1. Emergence d’un management en multiprojet

De façon générale, les projets en entreprise sont de plus en plus nombreux, s’interpénètrent et mettent en jeu des acteurs de métiers différents, dont certains sont externes à l’entreprise. Dans ce contexte, il devient impératif de mettre en place une gestion spécifique et claire de tous ces projets.

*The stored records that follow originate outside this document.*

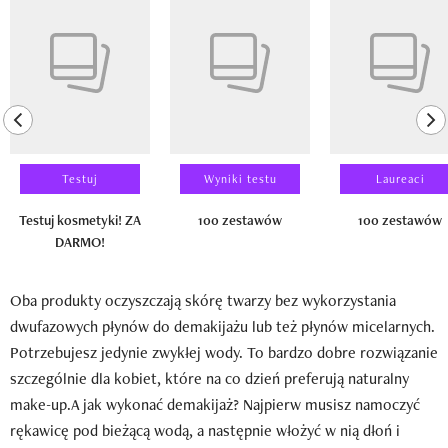
Pokazywanie elementu 1 z 14
previous element
ne
Testuj
Wyniki testu
Laureaci
Testuj kosmetyki! ZA
100 zestawów
100 zestawów
DARMO!
Oba produkty oczyszczają skórę twarzy bez wykorzystania
dwufazowych płynów do demakijażu lub też płynów micelarnych.
Potrzebujesz jedynie zwykłej wody. To bardzo dobre rozwiązanie
szczególnie dla kobiet, które na co dzień preferują naturalny
make-up.A jak wykonać demakijaż? Najpierw musisz namoczyć
rękawicę pod bieżącą wodą, a następnie włożyć w nią dłoń i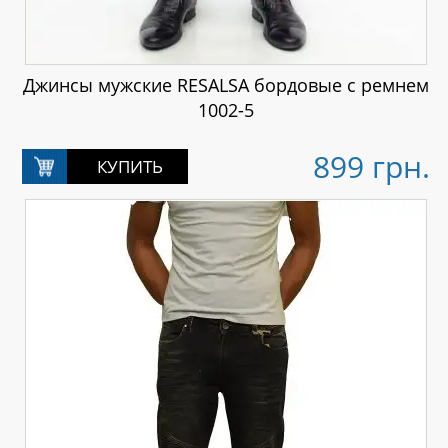
Джинсы мужские RESALSA бордовые с ремнем
1002-5
899 грн.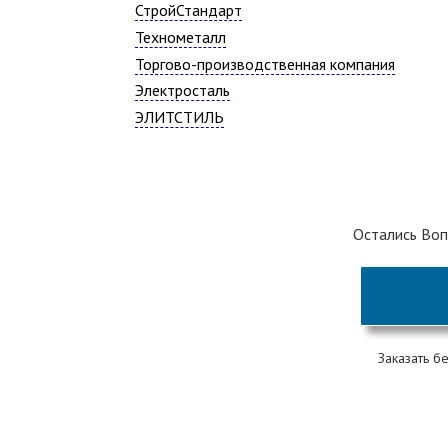
СтройСтандарт
Технометалл
Торгово-производственная компания
Электросталь
ЭЛИТСТИЛЬ
Остались Воп
Заказать б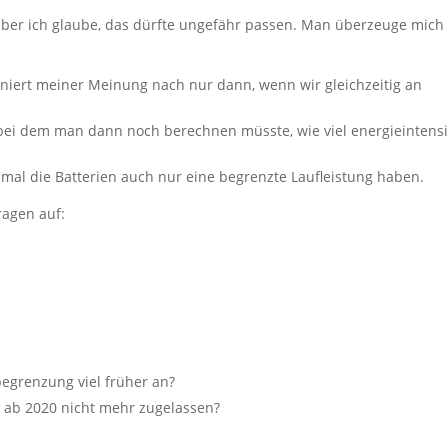
h, aber ich glaube, das dürfte ungefähr passen. Man überzeuge mich
niert meiner Meinung nach nur dann, wenn wir gleichzeitig an
bei dem man dann noch berechnen müsste, wie viel energieintens
zumal die Batterien auch nur eine begrenzte Laufleistung haben.
ragen auf:
egrenzung viel früher an?
m ab 2020 nicht mehr zugelassen?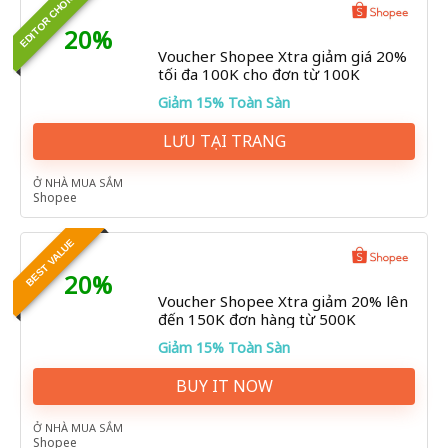
EDITOR CHOICE
20%
Voucher Shopee Xtra giảm giá 20%
tối đa 100K cho đơn từ 100K
Giảm 15% Toàn Sàn
LƯU TẠI TRANG
Ở NHÀ MUA SẮM
Shopee
BEST VALUE
20%
Voucher Shopee Xtra giảm 20% lên
đến 150K đơn hàng từ 500K
Giảm 15% Toàn Sàn
BUY IT NOW
Ở NHÀ MUA SẮM
Shopee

Dès le début des années 2000, des stratégies d’innovation intensive se généralisent et ce, dans de nombreux secteurs y compris dans des contextes matures comme ceux de l’automobile ou de l’aéronautique. Ces stratégies se caractérisent à la fois par une multiplication et par une radicalisation des ruptures dans les renouvellements de produit. Le management de projet, déployé dans les années 1990 en Europe, atteint alors ses limites en efficacité et réponse à ces nouveaux besoins. En effet, ce mode de fonctionnement organisait la convergence sur des cibles de valeur relativement bien identifiées. Actuellement la demande est de piloter les divergences d’exploration, de contrôler un foisonnement de projets de plus en plus problématique, de mutualiser des coûts de recherche et développement en pleine explosion.

De fait, le management multiprojet devient un enjeu de plus en plus fort et stratégique pour une plus grande maîtrise d’une visibilité de fonctionnement des entreprises. Les ressources étant limitées, il convient de savoir gérer un ensemble de projets ayant des enjeux différents et à des stades d’avancement divers. Planifier, établir les rôles et les responsabilités de chacun, arbitrer et communiquer sont les clés du management multiprojet. Avant toute chose, positionner un mode de fonctionnement en multiprojet oblige à rappeler le contexte de tous les projets dans une entreprise.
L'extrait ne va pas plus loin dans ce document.